I glance over at Kit as he wheezes with barely suppressed laughter. A smile tugs at my own lips, despite myself. Sebastian would’ve been rather pleased to hear that – “no such thing as “bad publicity,” as he liked to put it.
My eyes wander back to the screen again.
“I don’t care about Sebastian, I care about whether or not you gossip about me. Look Cecil, gentlemen don’t stand around tables gossiping, and they certainly don’t stand around tables gossiping drunk. That’s kind of a recipe for disaster, you know? Surely you have more interesting things to share about yourself than…oh, I don’t know, other people? Is that really the best you can come up with?”
“I wouldn’t gossip about you though,”
“Oh really? Did you actually plan on gossiping about Sebastian, or did it just, you know, pop out unintentionally? Because that’s how it happens.” Kit sighs. “It’s concerning to me, Cecil, because I’ve entrusted really, really personal stuff to you specifically because I knew you’re not a gossip. And you’re not…when you’re sober at least.”
“It was an accident, Kit. Everyone else was drinking and I just got carried away because I grabbed one every time they did and…”
“Just go drink with reasonable people then.”
A pause.
“On second thought, just don’t drink at all. See? No alcohol, problem solved.” Kit sighs. “Look Cecil, this better not happen again, because I’m not picking you up a second time, got it?”
The screen dims again, as a familiar scene plays out again, and again, and again. Kit running into various houses, fetching an obviously intoxicated Cecil, Cecil says it won’t happen again…

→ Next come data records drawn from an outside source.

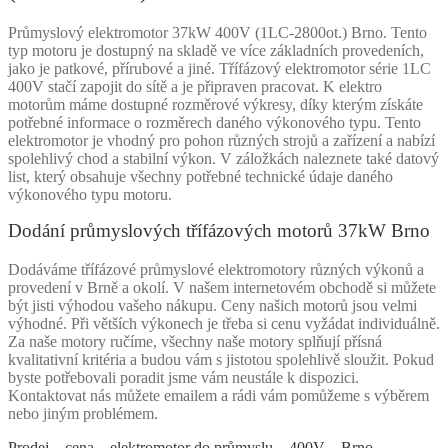
Průmyslový elektromotor 37kW 400V (1LC-2800ot.) Brno. Tento
typ motoru je dostupný na skladě ve více základních provedeních,
jako je patkové, přírubové a jiné. Třífázový elektromotor série 1LC
400V stačí zapojit do sítě a je připraven pracovat. K elektro
motorům máme dostupné rozměrové výkresy, díky kterým získáte
potřebné informace o rozměrech daného výkonového typu. Tento
elektromotor je vhodný pro pohon různých strojů a zařízení a nabízí
spolehlivý chod a stabilní výkon. V záložkách naleznete také datový
list, který obsahuje všechny potřebné technické údaje daného
výkonového typu motoru.
Dodání průmyslových třífázových motorů 37kW Brno
Dodáváme třífázové průmyslové elektromotory různých výkonů a
provedení v Brně a okolí. V našem internetovém obchodě si můžete
být jisti výhodou vašeho nákupu. Ceny našich motorů jsou velmi
výhodné. Při větších výkonech je třeba si cenu vyžádat individuálně.
Za naše motory ručíme, všechny naše motory splňují přísná
kvalitativní kritéria a budou vám s jistotou spolehlivě sloužit. Pokud
byste potřebovali poradit jsme vám neustále k dispozici.
Kontaktovat nás můžete emailem a rádi vám pomůžeme s výběrem
nebo jiným problémem.
Prodej – cena – elektromotor do průmyslu – 400V – Brno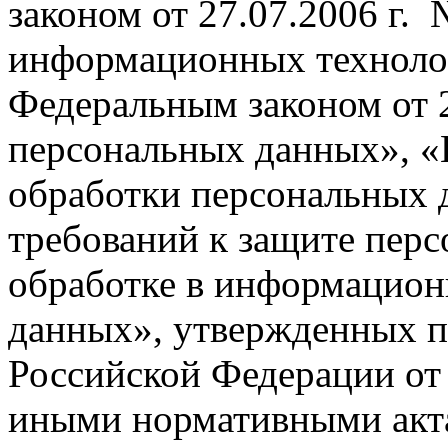
законом от 27.07.2006 г
информационных технолог
Федеральным законом от 
персональных данных», «
обработки персональных
требований к защите пер
обработке в информацион
данных», утвержденных п
Российской Федерации 
иными нормативными акта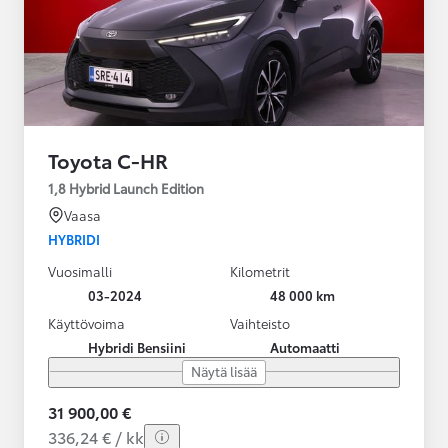
Toyota C-HR
1,8 Hybrid Launch Edition
Vaasa
HYBRIDI
Vuosimalli
Kilometrit
03-2024
48 000 km
Käyttövoima
Vaihteisto
Hybridi Bensiini
Automaatti
Näytä lisää
31 900,00 €
336,24 € / kk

A new scene flashes across the screen.
Kit leans out the window. “Just one, remember?” He rolls up the window as Cecil grins, thumbs up in reply.
The screen dims again.
It’s completely dark outside, the streets quiet and so empty. Rows of houses flicker past, windows darkened save for the occasional glowing room. It’s incredibly late in the night – or maybe it’s early next morning. Kit slows, parking in front of a familiar home. He slams the door shut, storming up the steps. He pounds on the door, arms crossed as he waits.
Light streams out as someone props the door open. “He’s in the kitchen.” The speaker’s voice is mingled with relief, maybe a touch of sheepishness. Kit storms into the room, brushing past a few lingering party goers. A few snippets of conversation float around him – “…I know it’s late, but no one else could pick him up, and we couldn’t have him stay here either…”
Kit ducks past a few party goers, who shoot him cool stares in return.
Wait…what was that all about?
Kit stops short in front of a table, stalking over to the corner where Cecil sits, cocktail in hand.
“That’s it, Cecil. I’m not putting up with this anymore.” Cecil slowly glances up at him. “Hi Christo-Kit…” Kit glares down.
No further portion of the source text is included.